◆ Exercise goal: Only one stretch of the records below should be repeated. It starts with the line containing "Conference 2025" and goes on through the line containing "Hello Friends, Family", exactly as written.

Extracted entries: Begin

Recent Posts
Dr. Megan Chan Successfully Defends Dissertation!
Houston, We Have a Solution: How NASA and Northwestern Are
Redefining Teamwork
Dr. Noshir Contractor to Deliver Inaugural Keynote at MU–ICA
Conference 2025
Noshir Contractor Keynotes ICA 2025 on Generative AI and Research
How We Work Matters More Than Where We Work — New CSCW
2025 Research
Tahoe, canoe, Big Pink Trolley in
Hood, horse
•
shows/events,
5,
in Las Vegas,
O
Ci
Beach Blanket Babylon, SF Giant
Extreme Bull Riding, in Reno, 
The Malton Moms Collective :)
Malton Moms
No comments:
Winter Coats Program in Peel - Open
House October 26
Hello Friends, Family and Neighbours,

Extracted entries: End
Extracted entries: Begin

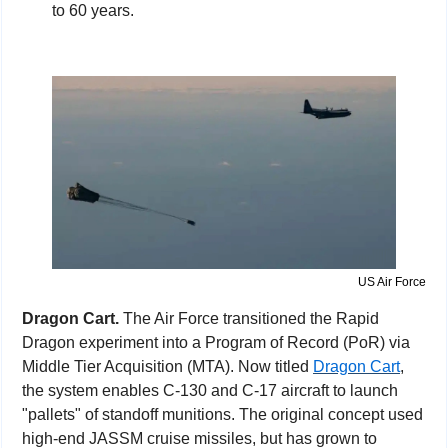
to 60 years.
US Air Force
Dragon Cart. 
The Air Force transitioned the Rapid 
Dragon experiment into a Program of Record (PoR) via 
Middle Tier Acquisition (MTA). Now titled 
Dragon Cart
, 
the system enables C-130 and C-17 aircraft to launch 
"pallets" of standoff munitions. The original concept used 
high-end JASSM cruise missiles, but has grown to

Extracted entries: End
Extracted entries: Begin

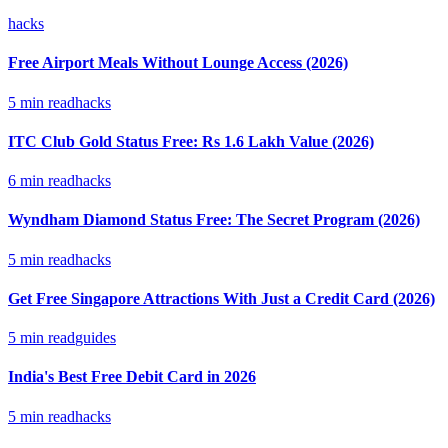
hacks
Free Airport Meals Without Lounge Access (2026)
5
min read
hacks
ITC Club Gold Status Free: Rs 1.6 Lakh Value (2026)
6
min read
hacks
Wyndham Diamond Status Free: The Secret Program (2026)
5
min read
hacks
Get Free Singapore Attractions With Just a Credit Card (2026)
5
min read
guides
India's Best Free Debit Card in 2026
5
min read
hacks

Extracted entries: End

◆ Reply:
Conference 2025
Noshir Contractor Keynotes ICA 2025 on Generative AI and Research
How We Work Matters More Than Where We Work — New CSCW
2025 Research
Tahoe, canoe, Big Pink Trolley in
Hood, horse
•
shows/events,
5,
in Las Vegas,
O
Ci
Beach Blanket Babylon, SF Giant
Extreme Bull Riding, in Reno, 
The Malton Moms Collective :)
Malton Moms
No comments:
Winter Coats Program in Peel - Open
House October 26
Hello Friends, Family and Neighbours,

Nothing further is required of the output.